Kostenentscheidung nach Erledigungserklärung; Auferlegung der Kosten der Beklagten (§91a ZPO)

VerfahrensrechtZivilprozessrechtKostenrechtStattgegeben

KI-Zusammenfassung

Die Parteien erklärten den Rechtsstreit in der Hauptsache für erledigt. Das Landgericht entschied nach §91a ZPO ohne mündliche Verhandlung über die Kosten und legte diese der Beklagten auf. Eine abweichende Kostenfolge nach §93 ZPO kam nicht in Betracht, da ein sofortiges Anerkenntnis nicht vorlag und Fristen überschritten wurden. Die Klage war zum maßgeblichen Zeitpunkt schlüssig.

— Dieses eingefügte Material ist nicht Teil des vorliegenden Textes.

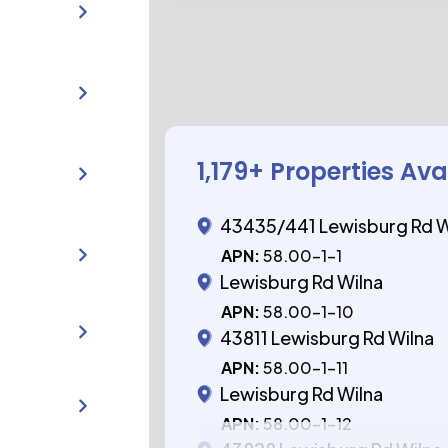
1,179
+ Properties Ava
43435/441 Lewisburg Rd W
APN:
58.00-1-1
Lewisburg Rd Wilna
APN:
58.00-1-10
43811 Lewisburg Rd Wilna
APN:
58.00-1-11
Lewisburg Rd Wilna
APN:
58.00-1-12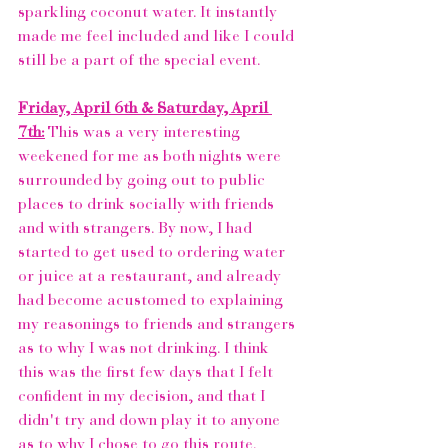
sparkling coconut water. It instantly 
made me feel included and like I could 
still be a part of the special event.
Friday, April 6th & Saturday, April 
7th:
 This was a very interesting 
weekened for me as both nights were 
surrounded by going out to public 
places to drink socially with friends 
and with strangers. By now, I had 
started to get used to ordering water 
or juice at a restaurant, and already 
had become acustomed to explaining 
my reasonings to friends and strangers 
as to why I was not drinking. I think 
this was the first few days that I felt 
confident in my decision, and that I 
didn't try and down play it to anyone 
as to why I chose to go this route.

Ausgang: Kostentragungspflicht der Beklagten zugunsten des Klägers nach §91a ZPO festgestellt

Abstrakte Rechtssätze

1

Nach §91a ZPO kann das Gericht durch Beschluss und ohne mündliche Verhandlung über die Kosten entscheiden, wenn die Parteien den Rechtsstreit in der Hauptsache für erledigt erklärt haben.

2

Bei der Kostenverteilung hat das Gericht nach billigem Ermessen zu entscheiden; die Auferlegung der Verfahrenskosten auf die Gegenpartei kann gerechtfertigt sein, wenn dies dem bisherigen Sach- und Streitstand entspricht.

3

Die Ausnahmevorschrift des §93 ZPO, die von der grundsätzlichen Kostentragung abweichen kann, setzt voraus, dass kein Klageanlass bestanden hat und eine sofortige Anerkennung oder Erfüllung erfolgt wäre; verzögerte oder unterlassene Anerkenntnisse schließen die Anwendung aus.

4

Die Schlüssigkeit der Klage ist anhand des Vorbringens zum jeweiligen Zeitpunkt zu beurteilen; das bloße Verlangen der Gegenpartei nach einem Beleg entwertet eine zuvor schlüssige Klage nicht ohne Weiteres.

Relevante Normen
§ 91a ZPO§ 93 ZPO

Vorinstanzen

Oberlandesgericht Hamm, 20 W 3/19 [NACHINSTANZ]

Tenor

In dem Rechtsstreit

des Herrn, Rechtsanwalt, als Nachlasspfleger für die unbekannten Erben des am xx.xx.xxxx in T. verstorbenen S. M., ,

Klägers,

Prozessbevollmächtigte:              Rechtsanwälte,

gegen

die,

Beklagte,

Prozessbevollmächtigte:              Rechtsanwälte,

werden die Kosten des Rechtsstreits der Beklagten auferlegt (§ 91a ZPO).

Gründe

2

Die Parteien haben den Rechtsstreit in der Hauptsache übereinstimmend für erledigt erklärt.

3

Gemäß § 91a ZPO konnte demnach durch Beschluss, der keiner mündlichen Verhandlung bedarf, über die Kosten des Verfahrens entschieden werden.

4

Unter Berücksichtigung des bisherigen Sach- und Streitstandes entspricht die tenorierte Kostenfolge billigem Ermessen.

5

Auch unter Berücksichtigung des Rechtsgedankens des § 93 ZPO bestand kein Anlass, von dieser Kostenfolge abzusehen. Dessen Voraussetzungen, nämlich, dass kein Klageanlass bestanden hätte und sofort anerkannt bzw. erfüllt worden wäre, lagen hier nicht vor. Spätestens nach dem Schriftsatz der Klägerseite vom 16.08.2018 hätte ein sofortiges Anerkenntnis schriftsätzlich und innerhalb eines angemessenen Zeitraumes erfolgen müssen (OLG Saarbrücken Urt. v. 6.6.2017 – 1 W 18/17, BeckRS 2017, 114587), der hier deutlich überschritten wurde. Die Klage war entgegen den Ausführungen der Beklagten im Schriftsatz vom 07.12.2018 zum Zeitpunkt der Vorlage des Schriftsatzes vom 16.08.2018 auch schlüssig. Daran ändert auch nichts das Interesse der Beklagten an einem Beleg für den Klägervortrag.